I am so glad you had a good time.

Steve biggrin.gif
maggiemay
QUOTE(barcarolle @ Aug 11 2005, 08:13 AM)
Morning - I am pleased to report that last night's lesson went down extremely well - he was delighted he was going to learn Coldplay's Clocks and from the moment he started having a go it sounded like the song.  He left the lesson on a real high and I think will do lots of practice.  How different from putting a beginner tutor book in front of someone, overloading them with information about time signature, note values, notes, bars, counting, reading the music, co-ordinating the fingers and then sending them home to play five consecutive notes all week that really don't sound like music at all. 

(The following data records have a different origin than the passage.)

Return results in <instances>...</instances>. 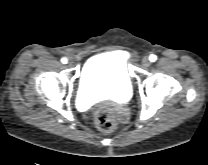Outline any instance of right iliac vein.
<instances>
[{"label": "right iliac vein", "mask_w": 208, "mask_h": 165, "mask_svg": "<svg viewBox=\"0 0 208 165\" xmlns=\"http://www.w3.org/2000/svg\"><path fill=\"white\" fill-rule=\"evenodd\" d=\"M72 63L71 62H68V65H71Z\"/></svg>", "instance_id": "right-iliac-vein-1"}]
</instances>
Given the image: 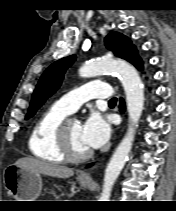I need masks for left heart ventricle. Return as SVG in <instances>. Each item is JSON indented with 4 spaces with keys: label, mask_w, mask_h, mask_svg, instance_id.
I'll return each mask as SVG.
<instances>
[{
    "label": "left heart ventricle",
    "mask_w": 176,
    "mask_h": 211,
    "mask_svg": "<svg viewBox=\"0 0 176 211\" xmlns=\"http://www.w3.org/2000/svg\"><path fill=\"white\" fill-rule=\"evenodd\" d=\"M82 126L77 121H70L68 124V135L71 146L78 153L86 152L89 148L84 144L81 136Z\"/></svg>",
    "instance_id": "b2bd125f"
}]
</instances>
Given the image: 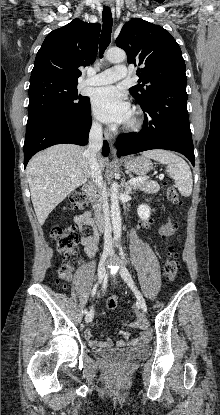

I've asked him to work out twinkle twinkle little star (Digby!) for next week and am planning over the next couple of weeks to do some work on simple note values and eventually get him to write out the music for it.  Can't wait till term starts to try out these new ideas on my other students!  (all down to the professional development course I'm doing)
*


So pleased it went well - you sound really fired up! That's great.

A couple of tunes I find sometimes go down well at this stage are:
The Ode to Joy theme (Beethoven's 9th finale)
Au Clair de la Lune and Sur le Pont d'Avignon ( both French folk songs).

The Ode to Joy lends itself to some simple chord harmonisation,
and the Au Clair to harmonisation by various intervals once the tune is established in the RH. I've also used them for easy transposition.
barcarolle
Hi Maggiemay. Thanks for those suggestions. I teach some adult education classes and have been trying to think of some simple pieces that everyone knows to teach them by ear.